Using arbitrary initial conditions to solve an IVP Suppose that we have a second order linear differential equation $$ay'' + by' + cy = 0.$$
In order to solve that differential equation we need two additional pieces of information, namely the initial conditions (or boundary conditions depending on the problem). Now, typically the initial conditions given in an example like this are $y(0)$ and $y'(0)$. But wouldn't we be able to solve the equation if we were given say $y(0)$ and $y''(0)$, or any pair $y^{(m)}(0)$ and $y^{(n)}(0)$ where $m$ and $n$ need not be less than two?
Thank you in advance.
 A: Solutions to the equation you provide are generally in the form $$y=C_1e^{r_1t}+C_2e^{r_2t}$$
when the characteristic equation has real distinct roots. Then differentiating gives us
$$y'=r_1C_1e^{r_1t}+r_2C_2e^{r_2t}$$
$$y''=r_1^2C_1e^{r_1t}+r_2^2e^{r_2t}$$
$$y^{(n)}=r_1^nC_1e^{r_1t}+r_2^ne^{r_2t}$$
Say you were given initial conditions $y^{(n)}(0)=k_1$ and $y^{(m)}(0)=k_2$. Then we have the system of equations $$\begin{cases}k_1=r_1^nC_1+r_2^nC_2\\k_2=r_1^mC_1+r_2^mC_2\end{cases}$$
which will generally give a unique solution for $C_1,C_2$. But things can go wrong. What if $r_1=0$ or $r_2=0$? Then we don't necessarily have a solution at all! And even if we do, it won't be unique. We've found a way things can go wrong, even by assuming the roots were real and distinct.

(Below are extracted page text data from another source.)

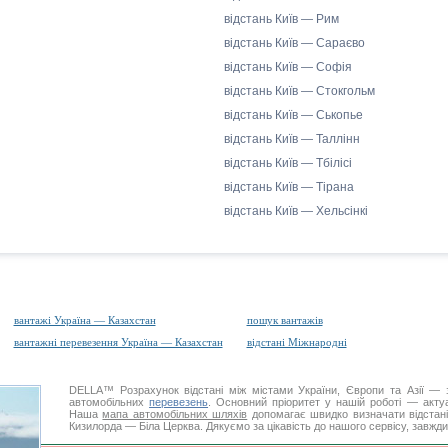
відстань Київ — Рим
відстань Київ — Сараєво
відстань Київ — Софія
відстань Київ — Стокгольм
відстань Київ — Ськопье
відстань Київ — Таллінн
відстань Київ — Тбілісі
відстань Київ — Тірана
відстань Київ — Хельсінкі
вантажі Україна — Казахстан
пошук вантажів
вантажні перевезення Україна — Казахстан
відстані Міжнародні
DELLA™
Розрахунок відстані
між містами України, Європи та Азії — з
автомобільних
перевезень
. Основний пріоритет у нашій роботі — актуал
Наша
мапа автомобільних шляхів
допомагає швидко визначати відстані 
Кизилорда — Біла Церква. Дякуємо за цікавість до нашого сервісу, завжди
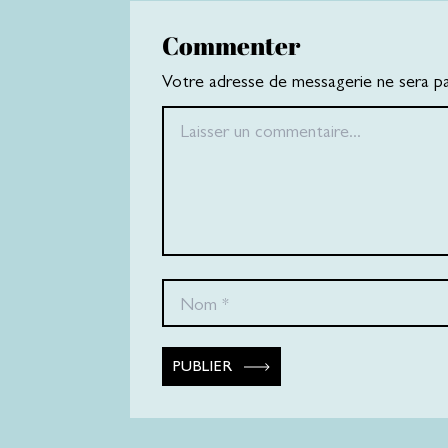
Commenter
Votre adresse de messagerie ne sera pas
PUBLIER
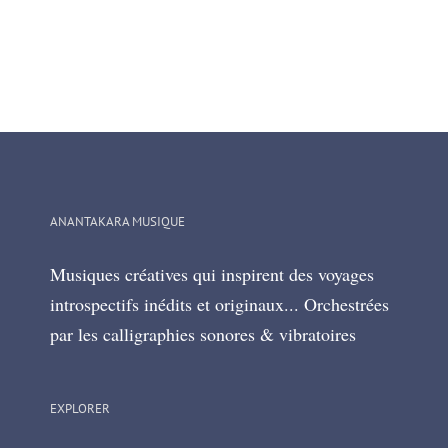
ANANTAKARA MUSIQUE
Musiques créatives qui inspirent des voyages
introspectifs inédits et originaux... Orchestrées
par les calligraphies sonores & vibratoires
EXPLORER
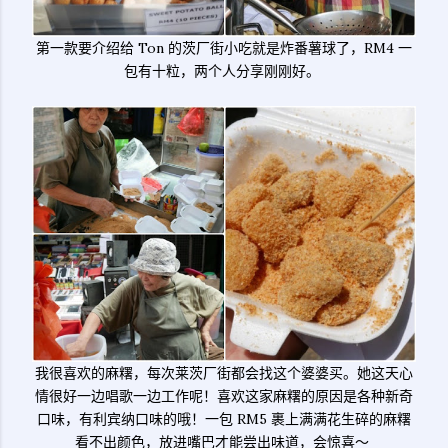
第一款要介绍给 Ton 的茨厂街小吃就是炸番薯球了，RM4 一
包有十粒，两个人分享刚刚好。
我很喜欢的麻糬，每次莱茨厂街都会找这个婆婆买。她这天心
情很好一边唱歌一边工作呢！喜欢这家麻糬的原因是各种新奇
口味，有利宾纳口味的哦！一包 RM5 裹上满满花生碎的麻糬
看不出颜色，放进嘴巴才能尝出味道，会惊喜～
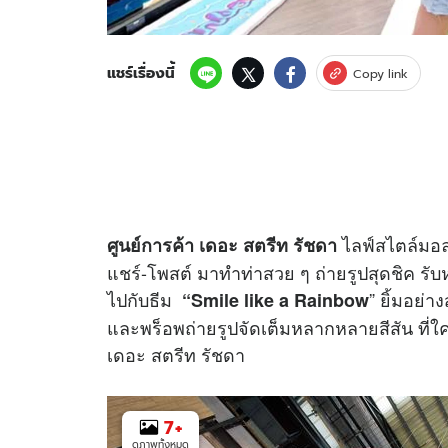
แชร์เรื่องนี้
Copy link
ไลฟ์สไตล์มอล
ศูนย์การค้า เดอะ สตรีท รัชดา
แชร์-โพสต์ มาทำท่าสวย ๆ ถ่ายรูปสุดชิค รับ
ไปกับธีม
” ยิ้มอย่า
“
Smile like a Rainbow
และพร็อพถ่ายรูปจัดเต็มหลากหลายสีสัน ที่ใคร
เดอะ สตรีท รัชดา
7
+
ดูภาพทั้งหมด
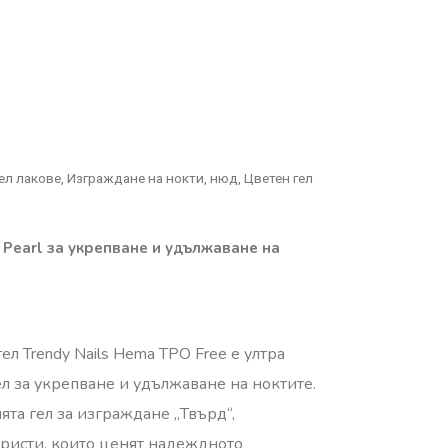
ел лакове
,
Изграждане на нокти
,
нюд
,
Цветен гел
 Pearl за укрепване и удължаване на
ел Trendy Nails Hema TPO Free е ултра
л за укрепване и удължаване на ноктите.
та гел за изграждане „Твърд“,
ристи, които ценят надеждното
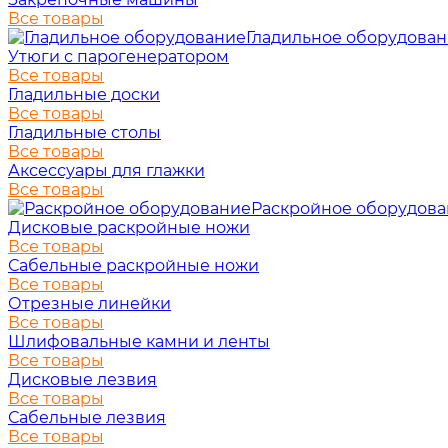
Все товары
Гладильное оборудова
Утюги с парогенератором
Все товары
Гладильные доски
Все товары
Гладильные столы
Все товары
Аксессуары для глажки
Все товары
Раскройное оборудов
Дисковые раскройные ножи
Все товары
Сабельные раскройные ножи
Все товары
Отрезные линейки
Все товары
Шлифовальные камни и ленты
Все товары
Дисковые лезвия
Все товары
Сабельные лезвия
Все товары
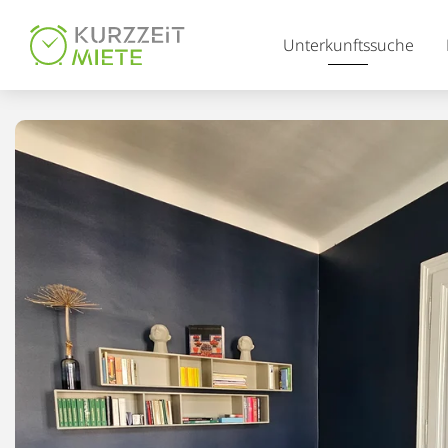
Table Of Content
Unterkunftssuche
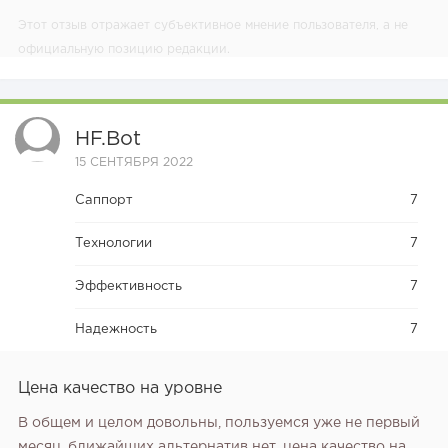
Этот отзыв отражает субъективное мнение пользователя, а не
официальную позицию редакции.
HF.bot
15 СЕНТЯБРЯ 2022
Саппорт
7
Технологии
7
Эффективность
7
Надежность
7
Цена качество на уровне
В общем и целом довольны, пользуемся уже не первый
месяц, ближайших альтернатив нет, цена качество на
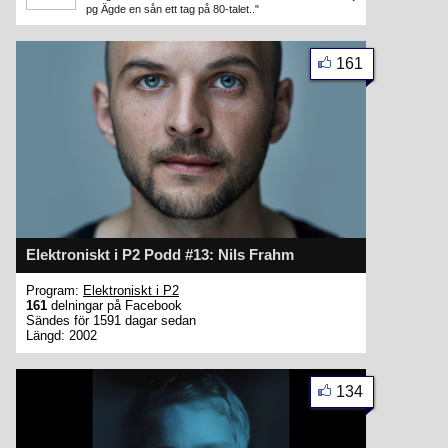
pg Ägde en sån ett tag på 80-talet.."
161
Elektroniskt i P2 Podd #13: Nils Frahm
Program:
Elektroniskt i P2
161
delningar på Facebook
Sändes för 1591 dagar sedan
Längd: 2002
134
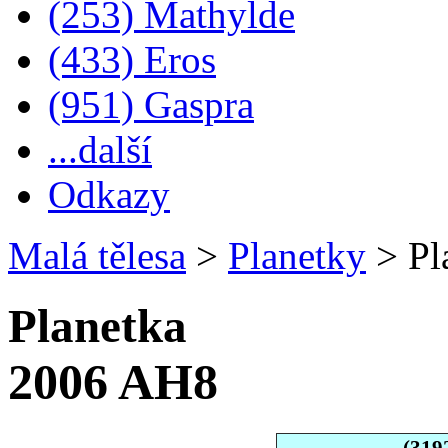
(253) Mathylde
(433) Eros
(951) Gaspra
...další
Odkazy
Malá tělesa
>
Planetky
>
Pl
Planetka
2006 AH8
(319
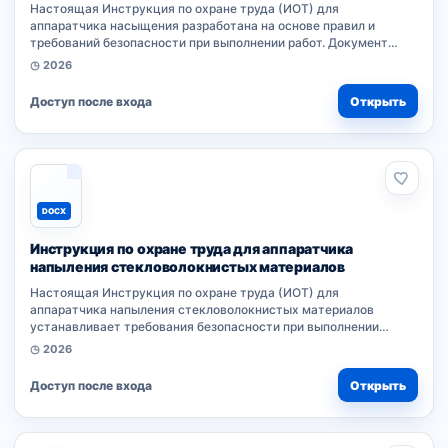
Настоящая Инструкция по охране труда (ИОТ) для
аппаратчика насыщения разработана на основе правил и
требований безопасности при выполнении работ. Документ
устанавливает нормативный акт для организации. Работники
◷ 2026
обязаны соблюдать...
Доступ после входа
Открыть
DOCX
Инструкция по охране труда для аппаратчика
напыления стекловолокнистых материалов
Настоящая Инструкция по охране труда (ИОТ) для
аппаратчика напыления стекловолокнистых материалов
устанавливает требования безопасности при выполнении
работ. Документ разработан согласно нормативным правилам и
◷ 2026
является обязательным для всех работников...
Доступ после входа
Открыть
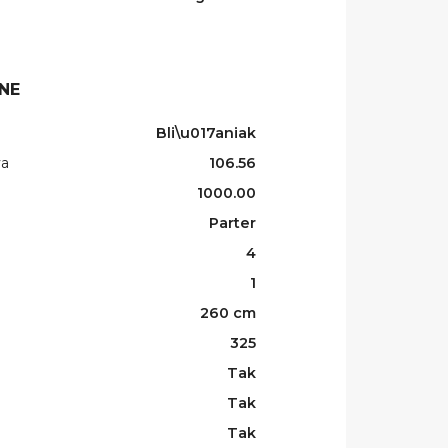
NE
Bli\u017aniak
wa
106.56
1000.00
Parter
4
1
260 cm
325
Tak
Tak
Tak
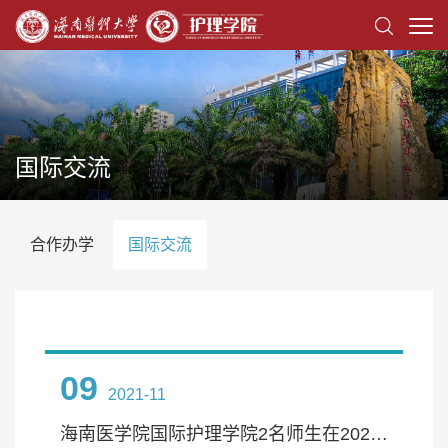
国际交流
合作办学
国际交流
09
2021-11
海南医学院国际护理学院2名师生在2021年ICN国际护士大会进行口头汇报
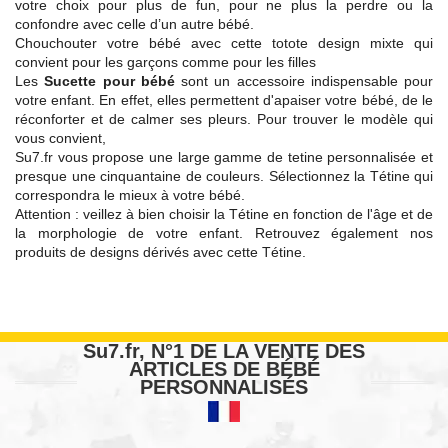
votre choix pour plus de fun, pour ne plus la perdre ou la
confondre avec celle d’un autre bébé.
Chouchouter votre bébé avec cette totote design mixte qui
convient pour les garçons comme pour les filles
Les
Sucette pour bébé
sont un accessoire indispensable pour
votre enfant. En effet, elles permettent d'apaiser votre bébé, de le
réconforter et de calmer ses pleurs. Pour trouver le modèle qui
vous convient,
Su7.fr vous propose une large gamme de tetine personnalisée et
presque une cinquantaine de couleurs. Sélectionnez la Tétine qui
correspondra le mieux à votre bébé.
Attention : veillez à bien choisir la Tétine en fonction de l'âge et de
la morphologie de votre enfant. Retrouvez également nos
produits de designs dérivés avec cette Tétine.
Su7.fr, N°1 DE LA VENTE DES
ARTICLES DE BÉBÉ
PERSONNALISÉS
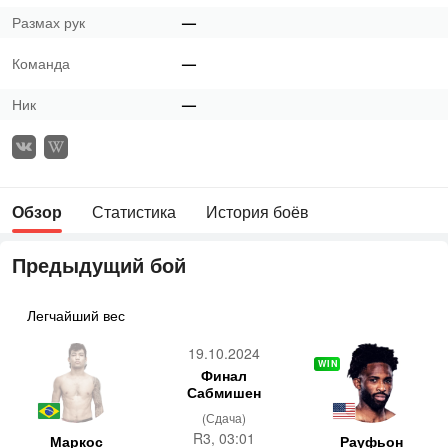
Размах рук
—
Команда
—
Ник
—
Обзор
Статистика
История боёв
Предыдущий бой
Легчайший вес
19.10.2024
WIN
Финал
Сабмишен
(Сдача)
R3, 03:01
Маркос
Рауфьон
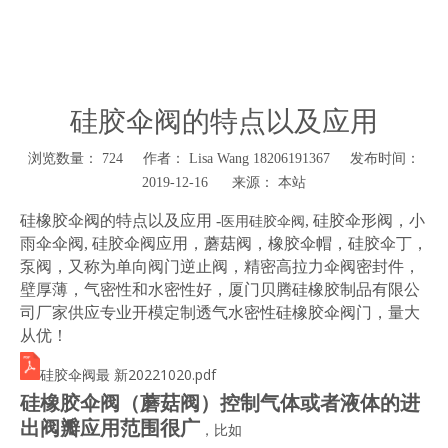
硅胶伞阀的特点以及应用
硅胶伞阀的特点以及应用
浏览数量：
724
作者： Lisa Wang 18206191367 发布时间：
本站
2019-12-16 来源：
["wechat","weibo","qzone","douban","email"]
硅橡胶伞阀的特点以及应用 -
医用硅胶伞阀
, 硅胶伞形阀，小
雨伞伞阀, 硅胶伞阀应用，蘑菇阀，橡胶伞帽，硅胶伞丁，
泵阀，又称为单向阀门逆止阀，精密高拉力伞阀密封件，
壁厚薄，气密性和水密性好，厦门贝腾硅橡胶制品有限公
司厂家供应专业开模定制透气水密性硅橡胶伞阀门，量大
从优！
伞阀最 新20221020.pdf
硅胶
硅橡胶伞阀
（蘑菇阀）控制气体或者液体的进
出阀瓣应用范围很广
，比如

There is actually a very good reason the initial conditions are usually given for $y$ and $y'$: The Existence and Uniqueness Theorem for Second Order Linear Differential Equations. This theorem assumes the initial conditions are given in that form. Otherwise, things can go wrong as I've shown above.